Un religieux plein de zèle, qui venait de remplir son saint ministère auprès des forçats de Rochefort, le P. Lavigne, ne pouvait se lasser d'admirer les merveilles de la grâce sur ces pauvres âmes si chères au Bon Pasteur. Prêchant dans la chapelle d'une Maison religieuse, à Paris, il racontait un fait admirable qui atteste l'étonnante bonté de Dieu en faveur d'un pécheur pénétré d'un sincère repentir.

«Il y a un homme, dit-il, dont le souvenir s'est empreint dans mon âme d'une manière ineffaçable, un homme que je place au-dessus de tous les religieux et de toutes les religieuses: c'est un saint que je vénère, et cet homme, ce saint, c'est un forçat.

«Un soir, il vint me trouver au confessionnal, et, après sa confession, je lui adressai quelques questions, comme j'avais assez souvent coutume de le faire avec ces infortunés.
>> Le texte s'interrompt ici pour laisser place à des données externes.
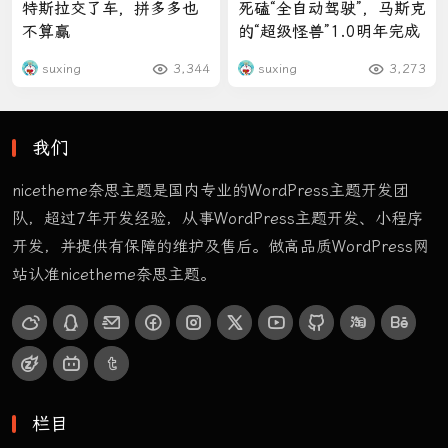
特斯拉交了车，拼多多也
死磕“全自动驾驶”，马斯克
不算赢
的“超级怪兽”1.0明年完成
suxing
3,344
suxing
3,273
我们
nicetheme奈思主题是国内专业的WordPress主题开发团
队，超过7年开发经验，从事WordPress主题开发、小程序
开发，并提供有保障的维护及售后。做高品质WordPress网
站认准nicetheme奈思主题。
栏目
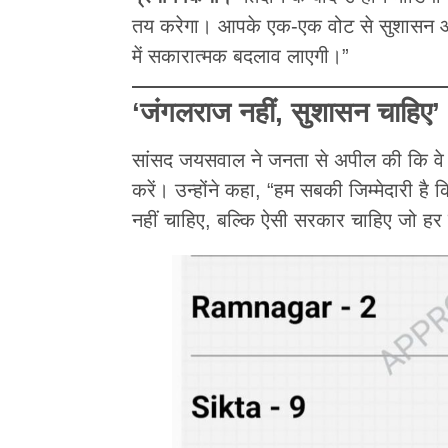
तय करेगा। आपके एक-एक वोट से सुशासन और
में सकारात्मक बदलाव लाएगी।”
‘जंगलराज नहीं, सुशासन चाहिए
सांसद जयसवाल ने जनता से अपील की कि वे म
करें। उन्होंने कहा, “हम सबकी जिम्मेदारी है 
नहीं चाहिए, बल्कि ऐसी सरकार चाहिए जो हर 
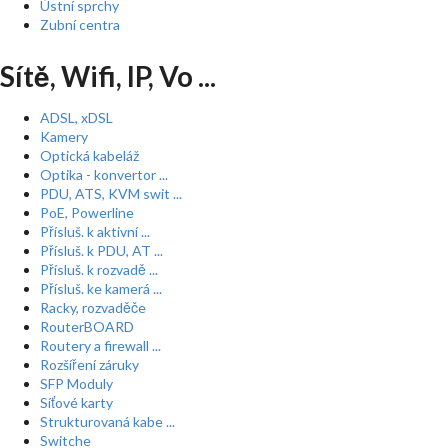
Ústní sprchy
Zubní centra
Sítě, Wifi, IP, Vo ...
ADSL, xDSL
Kamery
Optická kabeláž
Optika - konvertor ...
PDU, ATS, KVM swit ...
PoE, Powerline
Přísluš. k aktivní ...
Přísluš. k PDU, AT ...
Přísluš. k rozvadě ...
Přísluš. ke kamerá ...
Racky, rozvaděče
RouterBOARD
Routery a firewall ...
Rozšíření záruky
SFP Moduly
Síťové karty
Strukturovaná kabe ...
Switche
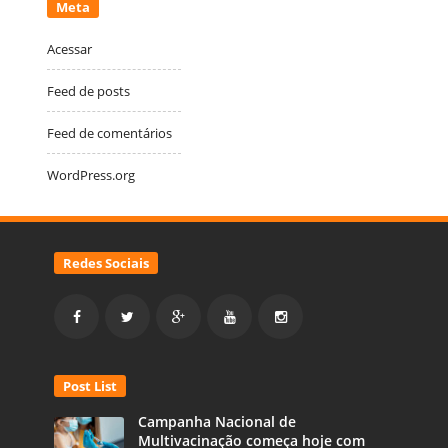
Meta
Acessar
Feed de posts
Feed de comentários
WordPress.org
Redes Sociais
Post List
Campanha Nacional de
Multivacinação começa hoje com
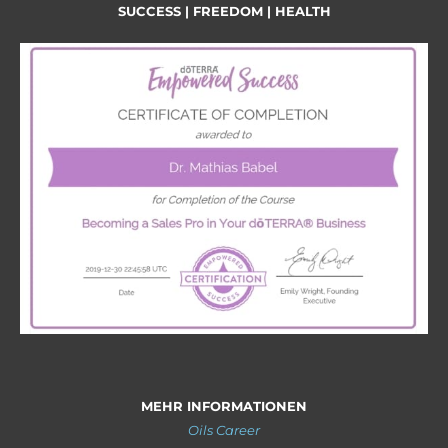
SUCCESS | FREEDOM | HEALTH
MEHR INFORMATIONEN
Oils Career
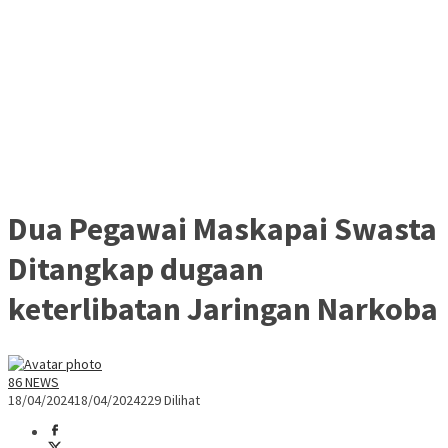
Dua Pegawai Maskapai Swasta
Ditangkap dugaan
keterlibatan Jaringan Narkoba
86 NEWS
18/04/2024
18/04/2024
229 Dilihat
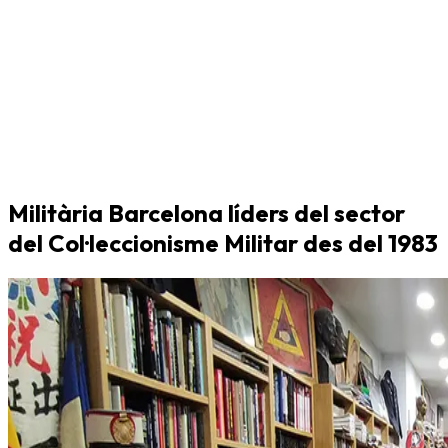
Militària Barcelona líders del sector
del Col·leccionisme Militar des del 1983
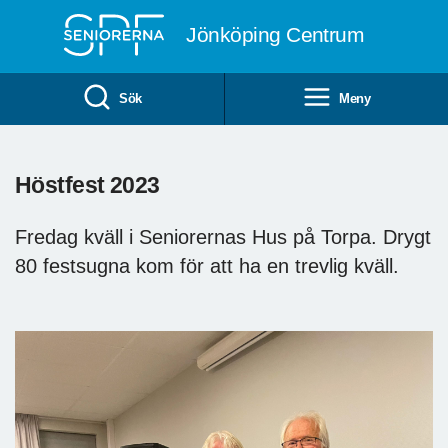
Till övergripande innehåll
Jönköping Centrum
Sök
Meny
Höstfest 2023
Fredag kväll i Seniorernas Hus på Torpa. Drygt
80 festsugna kom för att ha en trevlig kväll.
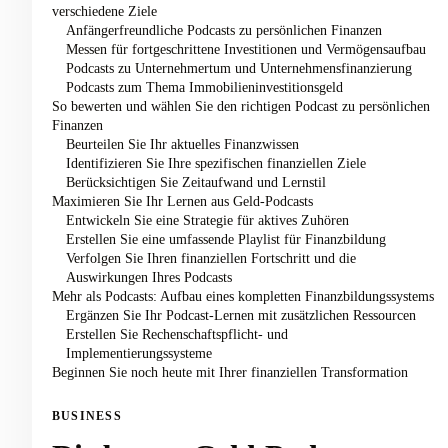
verschiedene Ziele
Anfängerfreundliche Podcasts zu persönlichen Finanzen
Messen für fortgeschrittene Investitionen und Vermögensaufbau
Podcasts zu Unternehmertum und Unternehmensfinanzierung
Podcasts zum Thema Immobilieninvestitionsgeld
So bewerten und wählen Sie den richtigen Podcast zu persönlichen
Finanzen
Beurteilen Sie Ihr aktuelles Finanzwissen
Identifizieren Sie Ihre spezifischen finanziellen Ziele
Berücksichtigen Sie Zeitaufwand und Lernstil
Maximieren Sie Ihr Lernen aus Geld-Podcasts
Entwickeln Sie eine Strategie für aktives Zuhören
Erstellen Sie eine umfassende Playlist für Finanzbildung
Verfolgen Sie Ihren finanziellen Fortschritt und die
Auswirkungen Ihres Podcasts
Mehr als Podcasts: Aufbau eines kompletten Finanzbildungssystems
Ergänzen Sie Ihr Podcast-Lernen mit zusätzlichen Ressourcen
Erstellen Sie Rechenschaftspflicht- und
Implementierungssysteme
Beginnen Sie noch heute mit Ihrer finanziellen Transformation
BUSINESS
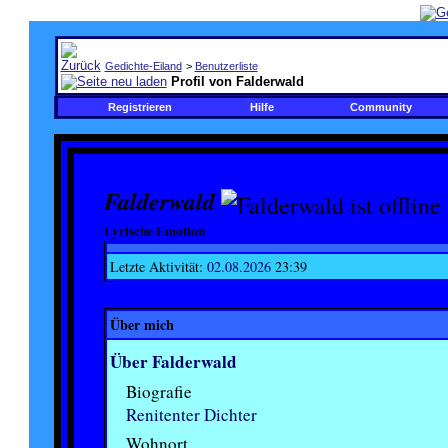
Gedichte-Eiland
>
Benutzerliste
Profil von Falderwald
Registrieren
Hilfe
Community
Falderwald
Lyrische Emotion
Letzte Aktivität:
02.08.2026
23:39
Über mich
Über Falderwald
Biografie
Renitenter Dichter
Wohnort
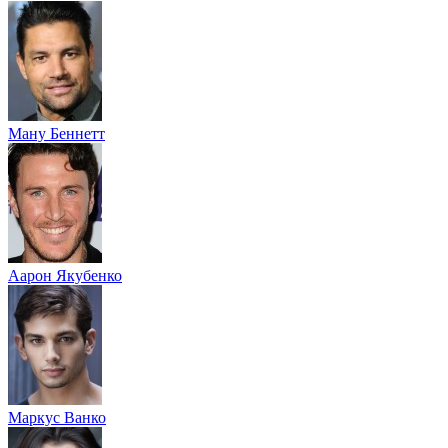
Ману Беннетт
Аарон Якубенко
Маркус Ванко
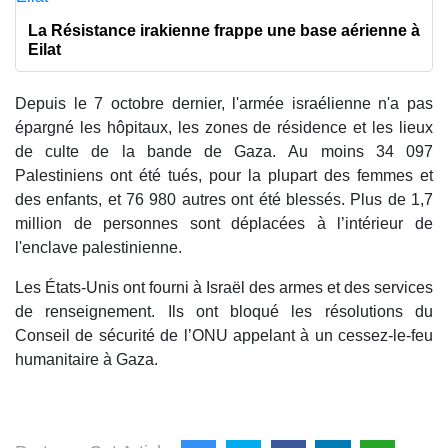
La Résistance irakienne frappe une base aérienne à
Eilat
Depuis le 7 octobre dernier, l'armée israélienne n'a pas
épargné les hôpitaux, les zones de résidence et les lieux
de culte de la bande de Gaza. Au moins 34 097
Palestiniens ont été tués, pour la plupart des femmes et
des enfants, et 76 980 autres ont été blessés. Plus de 1,7
million de personnes sont déplacées à l’intérieur de
l'enclave palestinienne.
Les États-Unis ont fourni à Israël des armes et des services
de renseignement. Ils ont bloqué les résolutions du
Conseil de sécurité de l’ONU appelant à un cessez-le-feu
humanitaire à Gaza.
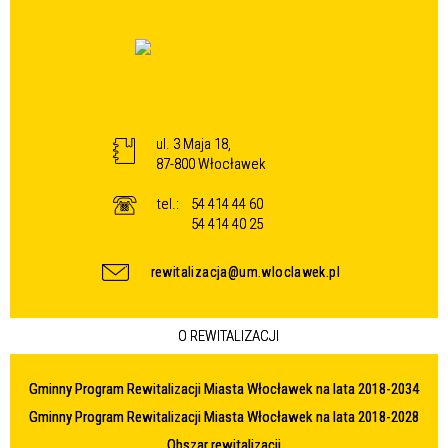
ul. 3 Maja 18,
87-800 Włocławek
tel.:
54 414 44 60
54 414 40 25
rewitalizacja@um.wloclawek.pl
O REWITALIZACJI
Gminny Program Rewitalizacji Miasta Włocławek na lata 2018-2034
Gminny Program Rewitalizacji Miasta Włocławek na lata 2018-2028
Obszar rewitalizacji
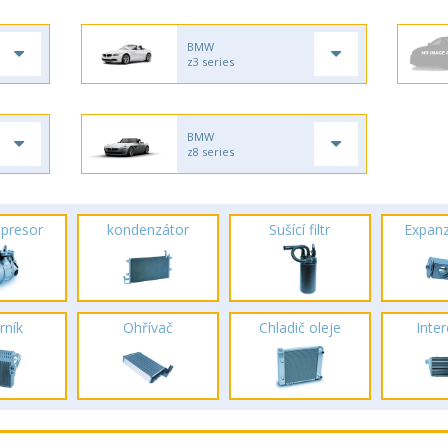
BMW
z3 series
BMW
z8 series
presor
kondenzátor
Sušící filtr
Expanz
rník
Ohřívač
Chladič oleje
Inte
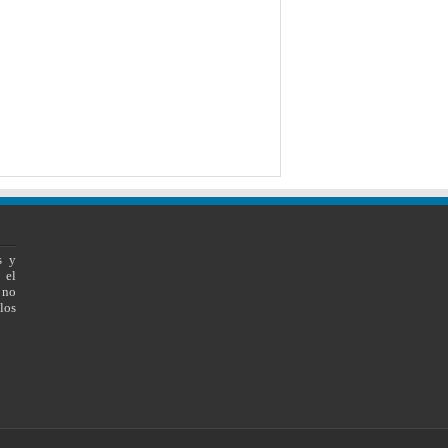
s y
 el
 no
los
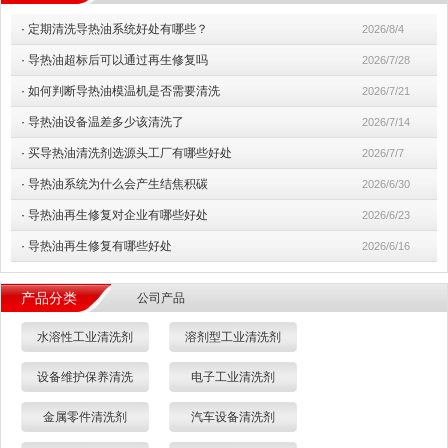
·
定期清洗导热油系统好处有哪些？
2026/8/4
·
导热油超标后可以通过再生修复吗
2026/7/28
·
如何判断导热油模温机是否需要清洗
2026/7/21
·
导热油设备温差多少该清洗了
2026/7/14
·
买导热油清洗剂选源头工厂有哪些好处
2026/7/7
·
导热油系统为什么会产生结焦积碳
2026/6/30
·
导热油再生修复对企业有哪些好处
2026/6/23
·
导热油再生修复有哪些好处
2026/6/16
产品分类
公司产品
水溶性工业清洗剂
溶剂型工业清洗剂
设备维护保养清洗
电子工业清洗剂
金属零件清洗剂
汽车设备清洗剂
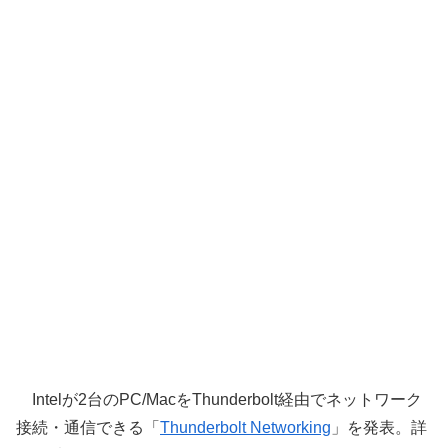
Intelが2台のPC/MacをThunderbolt経由でネットワーク
接続・通信できる「
Thunderbolt Networking
」を発表。詳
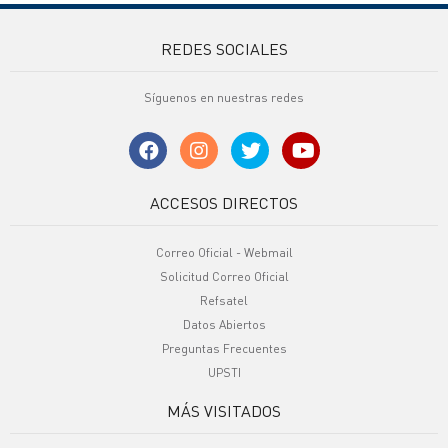
REDES SOCIALES
Síguenos en nuestras redes
ACCESOS DIRECTOS
Correo Oficial - Webmail
Solicitud Correo Oficial
Refsatel
Datos Abiertos
Preguntas Frecuentes
UPSTI
MÁS VISITADOS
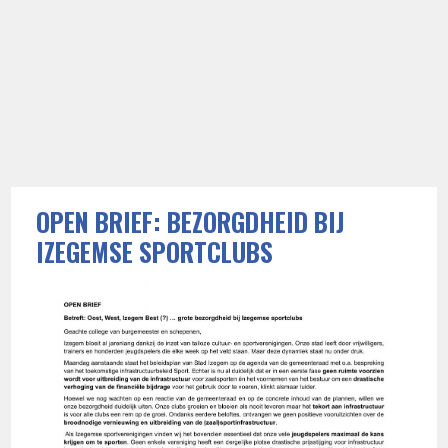
OPEN BRIEF: BEZORGDHEID BIJ
IZEGEMSE SPORTCLUBS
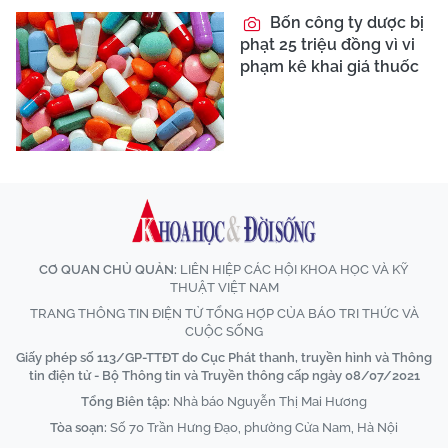
Bốn công ty dược bị
phạt 25 triệu đồng vì vi
phạm kê khai giá thuốc
CƠ QUAN CHỦ QUẢN:
LIÊN HIỆP CÁC HỘI KHOA HỌC VÀ KỸ
THUẬT VIỆT NAM
TRANG THÔNG TIN ĐIỆN TỬ TỔNG HỢP CỦA BÁO TRI THỨC VÀ
CUỘC SỐNG
Giấy phép số 113/GP-TTĐT do Cục Phát thanh, truyền hình và Thông
tin điện tử - Bộ Thông tin và Truyền thông cấp ngày 08/07/2021
Tổng Biên tập:
Nhà báo Nguyễn Thị Mai Hương
Tòa soạn:
Số 70 Trần Hưng Đạo, phường Cửa Nam, Hà Nội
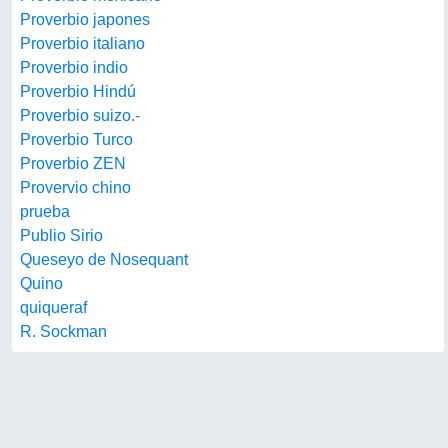
Proverbio japones
Proverbio italiano
Proverbio indio
Proverbio Hindú
Proverbio suizo.-
Proverbio Turco
Proverbio ZEN
Provervio chino
prueba
Publio Sirio
Queseyo de Nosequant
Quino
quiqueraf
R. Sockman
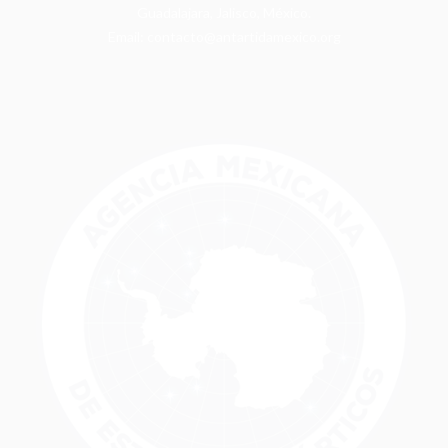
Guadalajara, Jalisco, México.
Email: contacto@antartidamexico.org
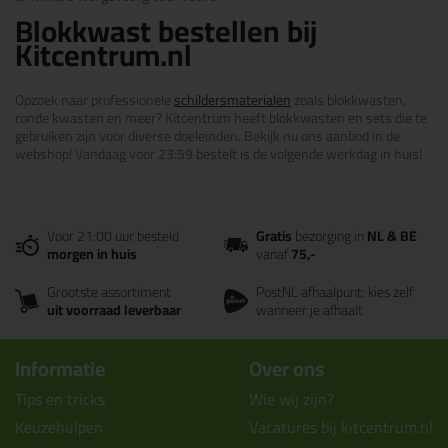
Blokkwast bestellen bij
Kitcentrum.nl
Opzoek naar professionele
schildersmaterialen
zoals blokkwasten,
ronde kwasten en meer? Kitcentrum heeft blokkwasten en sets die te
gebruiken zijn voor diverse doeleinden. Bekijk nu ons aanbod in de
webshop! Vandaag voor 23:59 bestelt is de volgende werkdag in huis!
Voor 21:00 uur besteld
Gratis
bezorging in
NL & BE
morgen in huis
vanaf
75,-
Grootste assortiment
PostNL afhaalpunt: kies zelf
uit voorraad leverbaar
wanneer je afhaalt
Informatie
Over ons
Tips en tricks
Wie wij zijn?
Keuzehulpen
Vacatures bij kitcentrum.nl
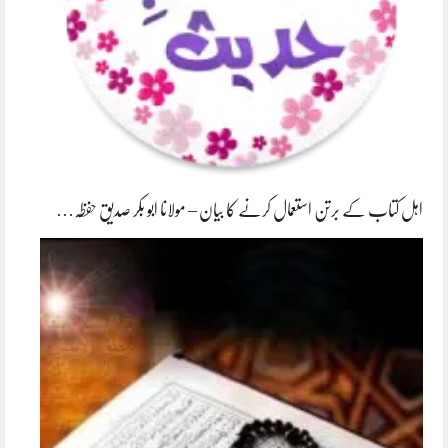
اہل کتاب کے برتن استعمال کرنے کا بیان – مولانا ابو بکر صدیق حفظہ…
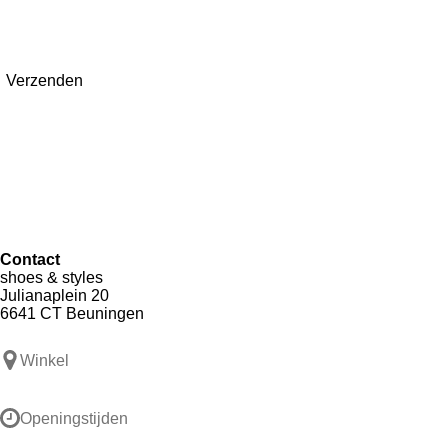
Verzenden
Contact
shoes & styles
Julianaplein 20
6641 CT Beuningen
Winkel
Openingstijden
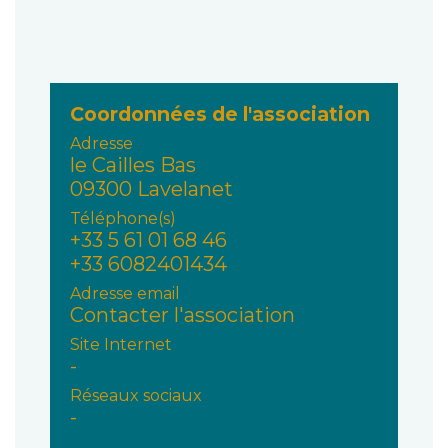
Coordonnées de l'association
Adresse
le Cailles Bas
09300 Lavelanet
Téléphone(s)
+33 5 61 01 68 46
+33 6082401434
Adresse email
Contacter l'association
Site Internet
-
Réseaux sociaux
-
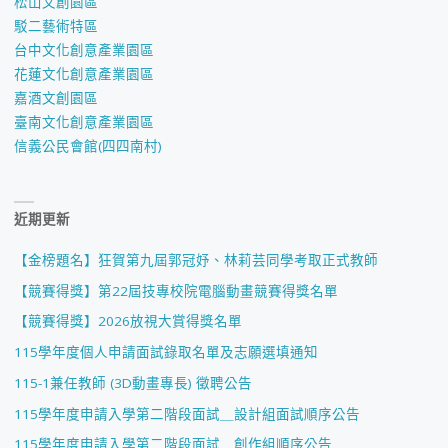
松山文創園區
駁二藝術特區
台中文化創意產業園區
花蓮文化創意產業園區
嘉酒文創園區
臺南文化創意產業園區
信義公民會館(四四南村)
近期更新
【金榜題名】狂賀第九屆郭冠妤、林莉芸同學考取正式教師
【競賽得獎】第22屆技專校院電腦動畫競賽得獎名單
【競賽得獎】2026放視大賞得獎名單
115學年度個人申請面試錄取名單及志願選填通知
115-1兼任教師 (3D動畫專長) 徵聘公告
115學年度申請入學第二階段面試＿設計組面試順序公告
115學年度申請入學第二階段面試＿創作組順序公告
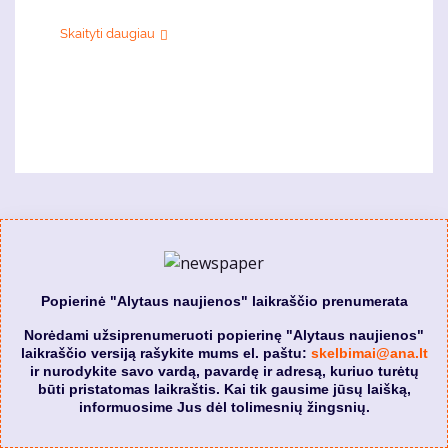
Skaityti daugiau
Popierinė "Alytaus naujienos" laikraščio prenumerata
Norėdami užsiprenumeruoti popierinę "Alytaus naujienos"
laikraščio versiją rašykite mums el. paštu:
skelbimai@ana.lt
ir nurodykite savo vardą, pavardę ir adresą, kuriuo turėtų
būti pristatomas laikraštis. Kai tik gausime jūsų laišką,
informuosime Jus dėl tolimesnių žingsnių.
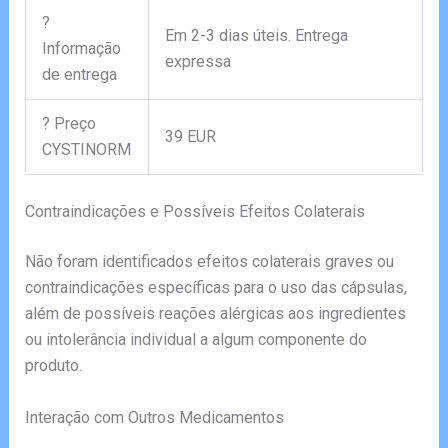
?
Em 2-3 dias úteis. Entrega
Informação
expressa
de entrega
? Preço
39 EUR
CYSTINORM
Contraindicações e Possíveis Efeitos Colaterais
Não foram identificados efeitos colaterais graves ou
contraindicações específicas para o uso das cápsulas,
além de possíveis reações alérgicas aos ingredientes
ou intolerância individual a algum componente do
produto.
Interação com Outros Medicamentos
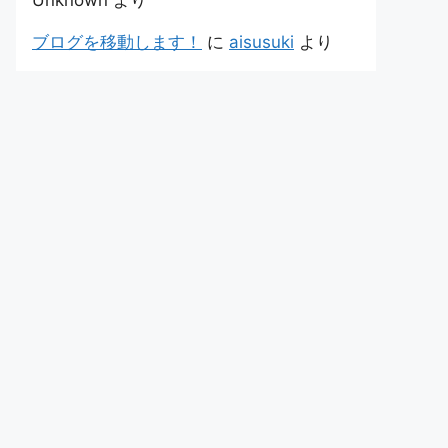
Unknown
より
ブログを移動します！
に
aisusuki
より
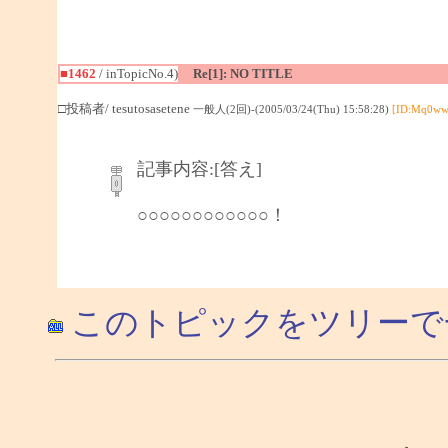
■1462
/ inTopicNo.4)
Re[1]: NO TITLE
□投稿者/ tesutosasetene
一般人(2回)-(2005/03/24(Thu) 15:58:28)
[ID:Mq0ww
記事内容:[答え]
○○○○○○○○○○○○！
このトピックをツリーで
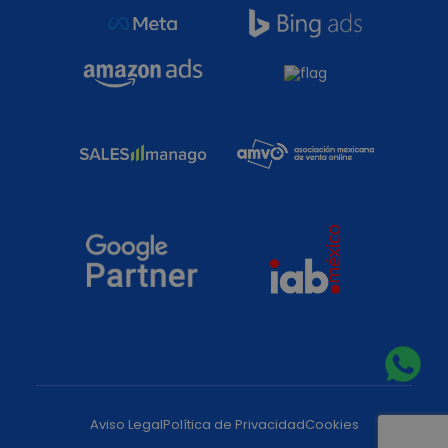
Aviso Legal
Política de Privacidad
Cookies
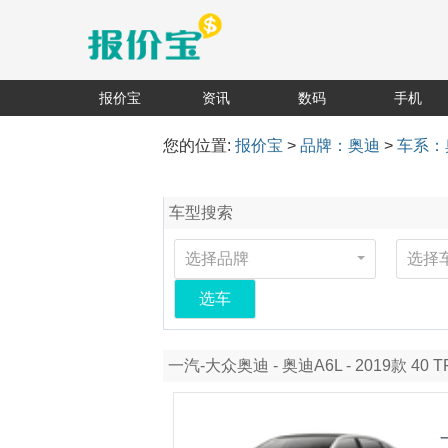
报价宝
资讯
数码
手机
您的位置:
报价宝
>
品牌：奥迪
>
车系：
车型搜索
选择品牌
选择
选车
一汽-大众奥迪 - 奥迪A6L - 2019款 40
Cependant, cette fois, un motif plus particulier m'engageait à interroger celui-ci. J'avais été frappé du calme répandu sur ses traits. Je n'y fis pas d'abord grande attention, car j'avais eu l'occasion de remarquer la même chose chez plusieurs de ces malheureux. Néanmoins, la précision avec laquelle il s'exprimait, l'exactitude rigoureuse et le laconisme de ses réponses piquaient de plus en plus ma curiosité.

«Il me répondait sans affectation, ne disant pas un mot inutile, et n'allant jamais au delà de ce que je lui demandais. Aussi ce ne fut qu'en le poussant et en le pressant par mes questions, que je parvins à savoir, en quelques mots bien simples, sa touchante histoire.